The North Carolina Court of Appeals recently decided in Fowler v. North Carolina Department of Revenue, No. COA-14-1302 (August 8, 2015) that the owners of a construction company in Raleigh owed none of the $10.4 million capital gains tax from the sale of their business claimed by the NCDOR, because they changed tax residency to Florida a few weeks before the sale closing. This has been a very highly contested case and the taxpayers have won for the third time, first at trial before an administrative law judge, then before the NC Superior Court, then before the Court of Appeals.
The Fowler case is significant because of the complex nature of the facts and the trial court's findings that they intended to change their domicile to Florida right before selling their business due to the steps they took to achieve the change (including buying a larger new home in Florida, starting a Florida business, changing their address) even though their steps were less than perfect and even though they had continuing contacts with North Carolina by keeping their old home, and continuing to work for the company's buyer after the sale for a temporary period of time.

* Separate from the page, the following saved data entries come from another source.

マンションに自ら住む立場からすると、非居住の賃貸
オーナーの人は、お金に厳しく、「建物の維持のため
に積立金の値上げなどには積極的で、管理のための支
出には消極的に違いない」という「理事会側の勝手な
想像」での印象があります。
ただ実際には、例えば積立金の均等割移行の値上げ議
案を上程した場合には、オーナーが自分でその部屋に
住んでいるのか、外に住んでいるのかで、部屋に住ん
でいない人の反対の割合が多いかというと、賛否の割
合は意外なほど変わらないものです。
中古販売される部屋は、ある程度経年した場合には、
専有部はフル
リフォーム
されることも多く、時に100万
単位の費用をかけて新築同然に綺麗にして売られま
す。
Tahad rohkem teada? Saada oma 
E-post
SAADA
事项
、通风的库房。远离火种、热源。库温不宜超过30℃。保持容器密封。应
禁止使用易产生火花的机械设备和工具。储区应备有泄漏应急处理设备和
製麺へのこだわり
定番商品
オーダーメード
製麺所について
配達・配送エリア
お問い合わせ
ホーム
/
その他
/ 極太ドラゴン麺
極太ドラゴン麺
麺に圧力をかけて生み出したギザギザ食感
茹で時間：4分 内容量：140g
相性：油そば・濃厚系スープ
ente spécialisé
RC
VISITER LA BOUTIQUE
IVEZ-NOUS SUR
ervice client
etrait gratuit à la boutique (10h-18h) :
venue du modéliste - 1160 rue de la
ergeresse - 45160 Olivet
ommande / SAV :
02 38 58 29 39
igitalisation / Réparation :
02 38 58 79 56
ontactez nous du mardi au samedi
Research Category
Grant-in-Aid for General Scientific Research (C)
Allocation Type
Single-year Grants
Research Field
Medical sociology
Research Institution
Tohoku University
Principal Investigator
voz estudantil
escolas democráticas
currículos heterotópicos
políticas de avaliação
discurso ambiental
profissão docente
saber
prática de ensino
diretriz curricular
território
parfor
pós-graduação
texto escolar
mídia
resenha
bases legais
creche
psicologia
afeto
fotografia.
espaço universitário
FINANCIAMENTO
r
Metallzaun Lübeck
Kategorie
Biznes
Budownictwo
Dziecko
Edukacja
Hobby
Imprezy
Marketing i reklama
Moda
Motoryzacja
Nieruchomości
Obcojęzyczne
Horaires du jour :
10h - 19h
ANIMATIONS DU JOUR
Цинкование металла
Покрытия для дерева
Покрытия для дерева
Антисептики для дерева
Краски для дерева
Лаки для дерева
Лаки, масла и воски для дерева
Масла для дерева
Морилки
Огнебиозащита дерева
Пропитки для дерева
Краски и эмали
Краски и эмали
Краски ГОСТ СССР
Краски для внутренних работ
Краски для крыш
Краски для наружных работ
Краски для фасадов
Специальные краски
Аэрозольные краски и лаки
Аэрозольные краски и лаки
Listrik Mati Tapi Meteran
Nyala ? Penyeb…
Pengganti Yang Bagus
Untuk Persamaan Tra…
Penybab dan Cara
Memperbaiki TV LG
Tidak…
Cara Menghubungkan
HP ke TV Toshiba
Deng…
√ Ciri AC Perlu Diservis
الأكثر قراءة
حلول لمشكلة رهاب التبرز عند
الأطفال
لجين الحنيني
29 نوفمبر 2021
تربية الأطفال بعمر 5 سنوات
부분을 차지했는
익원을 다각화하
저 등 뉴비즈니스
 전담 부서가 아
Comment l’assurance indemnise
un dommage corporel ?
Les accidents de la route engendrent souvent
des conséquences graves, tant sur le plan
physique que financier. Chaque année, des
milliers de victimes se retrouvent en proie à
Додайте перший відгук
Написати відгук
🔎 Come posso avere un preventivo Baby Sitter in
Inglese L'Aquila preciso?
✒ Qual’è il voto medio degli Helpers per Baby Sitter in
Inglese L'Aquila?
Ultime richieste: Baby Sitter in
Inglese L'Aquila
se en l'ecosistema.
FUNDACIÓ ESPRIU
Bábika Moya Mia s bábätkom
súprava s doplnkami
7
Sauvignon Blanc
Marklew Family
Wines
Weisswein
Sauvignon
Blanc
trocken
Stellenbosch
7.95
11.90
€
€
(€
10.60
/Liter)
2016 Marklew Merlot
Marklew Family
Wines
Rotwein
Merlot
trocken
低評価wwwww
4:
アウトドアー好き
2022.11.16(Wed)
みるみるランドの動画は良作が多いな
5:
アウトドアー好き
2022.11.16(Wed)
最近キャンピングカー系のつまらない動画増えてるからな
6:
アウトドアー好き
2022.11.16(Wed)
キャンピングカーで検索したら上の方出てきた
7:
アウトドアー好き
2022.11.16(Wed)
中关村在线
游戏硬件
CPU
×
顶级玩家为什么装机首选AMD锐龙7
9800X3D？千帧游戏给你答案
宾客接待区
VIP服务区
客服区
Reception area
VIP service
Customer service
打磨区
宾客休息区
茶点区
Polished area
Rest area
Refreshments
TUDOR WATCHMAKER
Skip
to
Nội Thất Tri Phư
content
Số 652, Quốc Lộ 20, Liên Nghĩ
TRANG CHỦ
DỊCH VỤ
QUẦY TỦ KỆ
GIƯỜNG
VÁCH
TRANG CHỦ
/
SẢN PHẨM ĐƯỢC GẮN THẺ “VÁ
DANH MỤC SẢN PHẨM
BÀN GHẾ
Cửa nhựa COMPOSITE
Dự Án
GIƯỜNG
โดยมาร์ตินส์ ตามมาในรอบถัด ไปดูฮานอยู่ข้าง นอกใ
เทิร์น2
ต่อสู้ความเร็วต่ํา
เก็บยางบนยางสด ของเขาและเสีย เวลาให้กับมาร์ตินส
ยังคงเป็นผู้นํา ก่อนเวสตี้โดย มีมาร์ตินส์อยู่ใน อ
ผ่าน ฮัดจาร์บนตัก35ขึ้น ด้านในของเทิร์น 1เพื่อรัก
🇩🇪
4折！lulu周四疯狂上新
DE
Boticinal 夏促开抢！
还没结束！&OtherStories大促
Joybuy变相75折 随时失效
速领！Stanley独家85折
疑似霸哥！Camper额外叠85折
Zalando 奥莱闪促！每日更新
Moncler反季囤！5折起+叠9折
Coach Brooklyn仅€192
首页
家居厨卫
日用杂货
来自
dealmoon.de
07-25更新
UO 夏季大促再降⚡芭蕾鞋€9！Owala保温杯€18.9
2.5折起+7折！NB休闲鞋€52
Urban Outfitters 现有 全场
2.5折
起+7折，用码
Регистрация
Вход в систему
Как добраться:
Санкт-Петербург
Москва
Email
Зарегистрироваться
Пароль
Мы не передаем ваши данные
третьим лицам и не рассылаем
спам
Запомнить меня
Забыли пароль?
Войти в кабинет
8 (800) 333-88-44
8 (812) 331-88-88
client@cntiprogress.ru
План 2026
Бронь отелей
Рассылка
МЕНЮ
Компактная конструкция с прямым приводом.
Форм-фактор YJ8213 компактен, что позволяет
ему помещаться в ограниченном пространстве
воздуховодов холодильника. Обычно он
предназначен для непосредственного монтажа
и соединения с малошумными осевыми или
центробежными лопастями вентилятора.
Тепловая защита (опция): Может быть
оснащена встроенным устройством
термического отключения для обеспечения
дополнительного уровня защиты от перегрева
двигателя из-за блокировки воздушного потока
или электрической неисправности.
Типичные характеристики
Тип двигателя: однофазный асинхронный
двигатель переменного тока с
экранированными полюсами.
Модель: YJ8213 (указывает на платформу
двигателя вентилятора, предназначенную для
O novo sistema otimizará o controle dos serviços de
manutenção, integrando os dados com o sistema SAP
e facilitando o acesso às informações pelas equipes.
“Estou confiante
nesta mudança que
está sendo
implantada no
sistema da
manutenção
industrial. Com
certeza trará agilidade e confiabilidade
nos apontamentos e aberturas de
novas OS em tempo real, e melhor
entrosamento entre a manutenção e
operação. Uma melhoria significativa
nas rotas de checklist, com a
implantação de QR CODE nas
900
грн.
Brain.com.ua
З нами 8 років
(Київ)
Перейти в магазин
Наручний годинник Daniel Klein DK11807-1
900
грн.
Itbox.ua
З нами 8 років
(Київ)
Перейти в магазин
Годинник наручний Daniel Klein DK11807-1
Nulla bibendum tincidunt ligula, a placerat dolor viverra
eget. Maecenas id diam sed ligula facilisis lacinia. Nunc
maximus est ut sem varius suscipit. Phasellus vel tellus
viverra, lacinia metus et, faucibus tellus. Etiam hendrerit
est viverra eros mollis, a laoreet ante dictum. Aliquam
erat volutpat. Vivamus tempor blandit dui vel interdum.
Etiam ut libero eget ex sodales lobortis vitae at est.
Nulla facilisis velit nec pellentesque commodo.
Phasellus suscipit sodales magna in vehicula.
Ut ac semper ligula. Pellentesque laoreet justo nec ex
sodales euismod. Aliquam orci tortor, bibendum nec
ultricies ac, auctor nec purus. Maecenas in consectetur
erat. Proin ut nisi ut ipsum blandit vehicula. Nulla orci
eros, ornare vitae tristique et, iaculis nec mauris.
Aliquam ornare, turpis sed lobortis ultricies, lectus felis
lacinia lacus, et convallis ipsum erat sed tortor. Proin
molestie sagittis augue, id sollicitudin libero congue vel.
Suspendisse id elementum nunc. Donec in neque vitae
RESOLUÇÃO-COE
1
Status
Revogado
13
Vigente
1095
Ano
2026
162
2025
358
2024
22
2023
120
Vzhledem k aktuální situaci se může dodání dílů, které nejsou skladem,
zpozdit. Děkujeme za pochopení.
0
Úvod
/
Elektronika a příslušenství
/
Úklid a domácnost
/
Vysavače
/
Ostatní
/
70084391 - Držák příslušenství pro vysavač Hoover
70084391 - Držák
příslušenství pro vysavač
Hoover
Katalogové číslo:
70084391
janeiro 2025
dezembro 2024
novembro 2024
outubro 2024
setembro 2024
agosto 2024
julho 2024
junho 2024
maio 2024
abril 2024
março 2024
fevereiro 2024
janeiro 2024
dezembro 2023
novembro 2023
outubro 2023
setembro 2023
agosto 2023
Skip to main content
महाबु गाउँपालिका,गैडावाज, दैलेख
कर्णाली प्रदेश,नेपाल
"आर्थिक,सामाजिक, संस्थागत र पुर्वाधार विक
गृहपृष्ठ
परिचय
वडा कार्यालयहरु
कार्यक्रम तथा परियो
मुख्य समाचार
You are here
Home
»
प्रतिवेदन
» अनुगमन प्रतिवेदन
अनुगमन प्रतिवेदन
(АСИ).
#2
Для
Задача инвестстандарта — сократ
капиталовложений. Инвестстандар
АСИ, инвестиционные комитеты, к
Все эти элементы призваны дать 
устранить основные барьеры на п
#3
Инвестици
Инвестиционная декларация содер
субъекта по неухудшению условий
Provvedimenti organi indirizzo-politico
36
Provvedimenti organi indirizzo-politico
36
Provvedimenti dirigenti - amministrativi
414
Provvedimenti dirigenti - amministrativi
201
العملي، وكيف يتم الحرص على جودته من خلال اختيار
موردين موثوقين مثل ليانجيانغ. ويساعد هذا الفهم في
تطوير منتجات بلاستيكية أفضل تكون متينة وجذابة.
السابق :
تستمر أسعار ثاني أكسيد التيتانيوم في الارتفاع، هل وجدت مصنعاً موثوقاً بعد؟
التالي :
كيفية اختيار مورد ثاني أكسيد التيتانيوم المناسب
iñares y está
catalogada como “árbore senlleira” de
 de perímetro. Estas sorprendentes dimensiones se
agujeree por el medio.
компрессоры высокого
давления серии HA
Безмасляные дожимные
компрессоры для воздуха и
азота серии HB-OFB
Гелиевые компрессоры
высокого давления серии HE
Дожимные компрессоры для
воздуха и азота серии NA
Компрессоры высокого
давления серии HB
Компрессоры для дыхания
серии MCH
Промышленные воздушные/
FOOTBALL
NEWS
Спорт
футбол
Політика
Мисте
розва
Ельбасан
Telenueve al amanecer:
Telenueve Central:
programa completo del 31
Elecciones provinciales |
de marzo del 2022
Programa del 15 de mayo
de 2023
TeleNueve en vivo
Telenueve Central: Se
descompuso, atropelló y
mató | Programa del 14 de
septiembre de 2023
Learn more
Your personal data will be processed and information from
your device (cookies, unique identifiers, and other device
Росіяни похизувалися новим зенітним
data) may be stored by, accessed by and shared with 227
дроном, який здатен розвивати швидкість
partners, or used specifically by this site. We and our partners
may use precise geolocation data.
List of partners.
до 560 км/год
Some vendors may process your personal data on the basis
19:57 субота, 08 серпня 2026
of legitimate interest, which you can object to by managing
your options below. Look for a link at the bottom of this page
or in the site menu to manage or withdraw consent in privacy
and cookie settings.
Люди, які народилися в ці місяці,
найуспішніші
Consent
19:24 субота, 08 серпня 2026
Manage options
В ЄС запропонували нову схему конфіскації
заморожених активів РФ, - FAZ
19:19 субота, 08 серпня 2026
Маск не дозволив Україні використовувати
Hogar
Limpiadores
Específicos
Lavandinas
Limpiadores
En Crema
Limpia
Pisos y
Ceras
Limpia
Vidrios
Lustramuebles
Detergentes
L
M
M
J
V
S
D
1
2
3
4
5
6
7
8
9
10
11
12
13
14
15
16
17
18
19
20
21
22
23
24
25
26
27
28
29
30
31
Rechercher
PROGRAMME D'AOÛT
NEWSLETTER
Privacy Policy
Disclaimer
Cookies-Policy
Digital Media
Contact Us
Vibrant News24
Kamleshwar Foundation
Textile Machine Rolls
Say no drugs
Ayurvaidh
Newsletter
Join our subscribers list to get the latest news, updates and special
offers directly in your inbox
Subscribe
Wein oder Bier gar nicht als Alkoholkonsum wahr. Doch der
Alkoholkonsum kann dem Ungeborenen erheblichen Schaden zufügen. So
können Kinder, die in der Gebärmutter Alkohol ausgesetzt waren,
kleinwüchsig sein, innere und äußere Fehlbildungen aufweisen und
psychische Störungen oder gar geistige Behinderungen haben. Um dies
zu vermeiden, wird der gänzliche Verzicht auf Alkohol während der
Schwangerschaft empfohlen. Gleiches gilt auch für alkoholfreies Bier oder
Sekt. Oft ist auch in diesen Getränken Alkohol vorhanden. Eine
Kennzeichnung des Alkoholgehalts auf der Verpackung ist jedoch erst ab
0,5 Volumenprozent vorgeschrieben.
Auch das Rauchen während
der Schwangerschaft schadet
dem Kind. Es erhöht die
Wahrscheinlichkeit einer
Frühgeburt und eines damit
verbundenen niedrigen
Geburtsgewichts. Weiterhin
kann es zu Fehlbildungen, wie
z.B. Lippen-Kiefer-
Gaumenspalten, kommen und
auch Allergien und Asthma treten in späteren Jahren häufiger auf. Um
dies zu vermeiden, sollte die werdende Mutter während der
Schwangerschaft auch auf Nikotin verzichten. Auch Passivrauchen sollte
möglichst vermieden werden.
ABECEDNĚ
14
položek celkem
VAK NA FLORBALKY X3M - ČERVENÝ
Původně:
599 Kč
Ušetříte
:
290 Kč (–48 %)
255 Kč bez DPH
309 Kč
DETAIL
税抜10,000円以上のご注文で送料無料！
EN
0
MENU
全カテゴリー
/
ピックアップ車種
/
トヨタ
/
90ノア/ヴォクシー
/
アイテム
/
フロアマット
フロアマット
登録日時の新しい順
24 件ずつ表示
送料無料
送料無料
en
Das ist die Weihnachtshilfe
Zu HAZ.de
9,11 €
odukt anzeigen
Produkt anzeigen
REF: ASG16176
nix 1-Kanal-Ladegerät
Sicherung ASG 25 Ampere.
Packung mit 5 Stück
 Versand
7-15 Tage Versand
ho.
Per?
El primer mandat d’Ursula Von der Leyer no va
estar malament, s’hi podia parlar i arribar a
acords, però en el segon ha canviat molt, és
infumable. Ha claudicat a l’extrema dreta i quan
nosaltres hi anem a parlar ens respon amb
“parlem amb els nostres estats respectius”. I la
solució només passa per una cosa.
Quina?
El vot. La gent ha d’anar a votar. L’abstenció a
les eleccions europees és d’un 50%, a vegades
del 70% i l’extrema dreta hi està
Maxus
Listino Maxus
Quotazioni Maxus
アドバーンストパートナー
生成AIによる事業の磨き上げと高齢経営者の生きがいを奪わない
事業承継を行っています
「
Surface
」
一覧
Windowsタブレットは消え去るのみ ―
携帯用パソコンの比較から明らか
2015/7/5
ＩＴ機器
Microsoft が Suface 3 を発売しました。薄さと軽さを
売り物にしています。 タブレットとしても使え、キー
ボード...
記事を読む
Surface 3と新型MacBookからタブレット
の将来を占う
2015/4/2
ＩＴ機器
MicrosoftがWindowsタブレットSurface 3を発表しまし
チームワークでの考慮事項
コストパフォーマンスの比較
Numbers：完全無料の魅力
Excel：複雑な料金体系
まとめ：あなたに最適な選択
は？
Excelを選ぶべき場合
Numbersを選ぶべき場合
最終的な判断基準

Our Firm was handled the taxpayer's administrative appeal in the case and served as co-counsel at trial. Our view is that the Court of Appeals decision was a just one when all the change of domicile factors are analyzed, and that it is not necessary for a taxpayer to sever every single tie with the prior state of domicile to change to another state, which is consistent with tax residency decisions in other states, most notably of which is the Allen Page case in Minnesota.